• [What is needed]:
Once the line with "For every named target in this 375×1784" is found in the data, output it and each following line exactly, up to and including the line with "Personal Support", and nothing before or after.

** Data for processing follows **

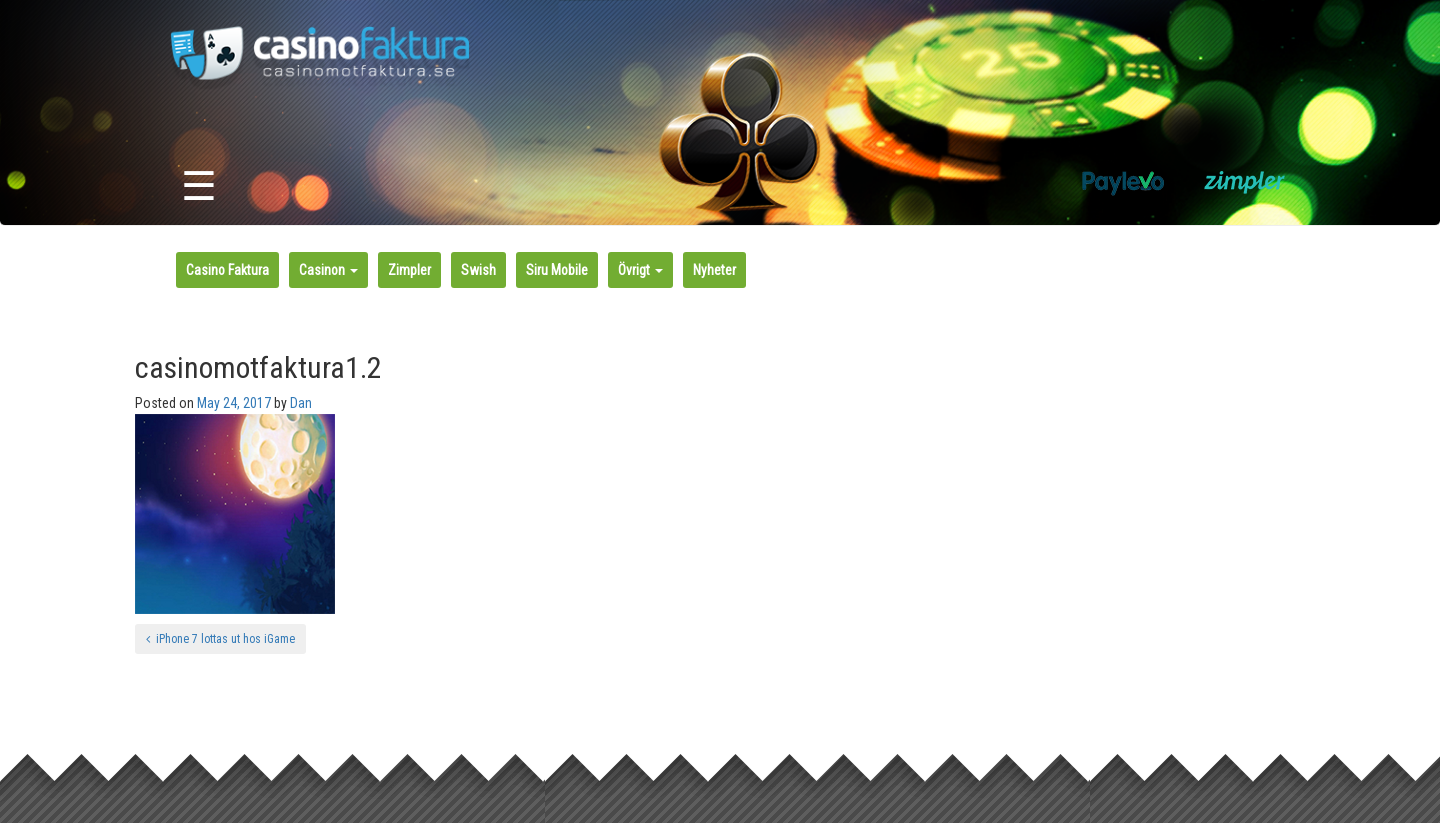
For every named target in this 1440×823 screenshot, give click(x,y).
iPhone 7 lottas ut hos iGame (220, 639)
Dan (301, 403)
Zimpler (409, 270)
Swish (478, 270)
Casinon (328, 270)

** End of Data for processing **
** Data for processing follows **

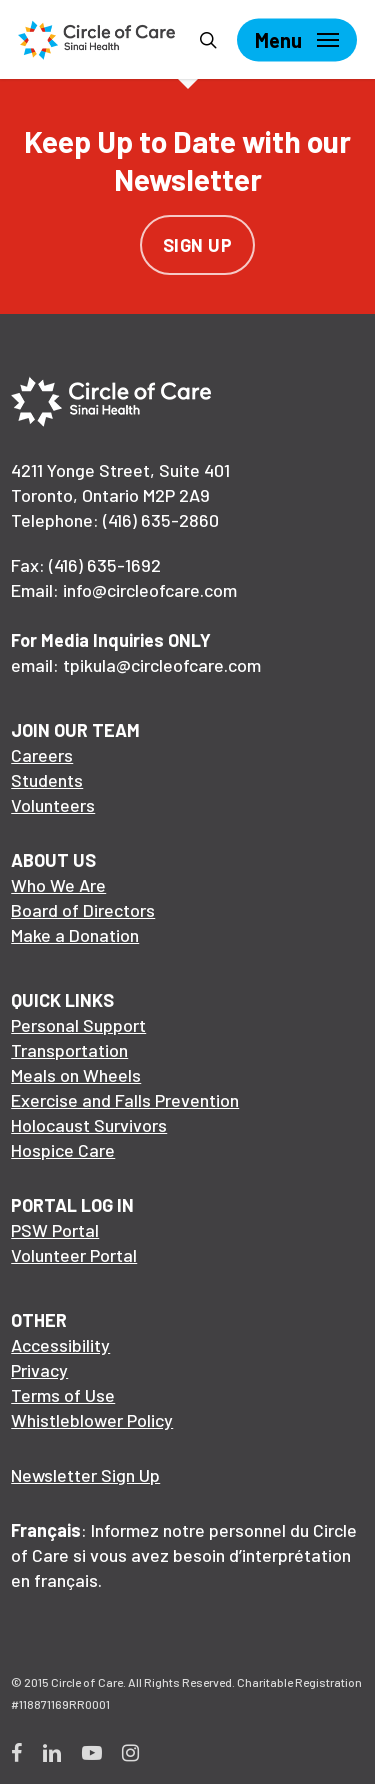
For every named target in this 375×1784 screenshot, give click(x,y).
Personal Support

** End of Data for processing **

• [Response]:
For every named target in this 375×1784 screenshot, give click(x,y).
Personal Support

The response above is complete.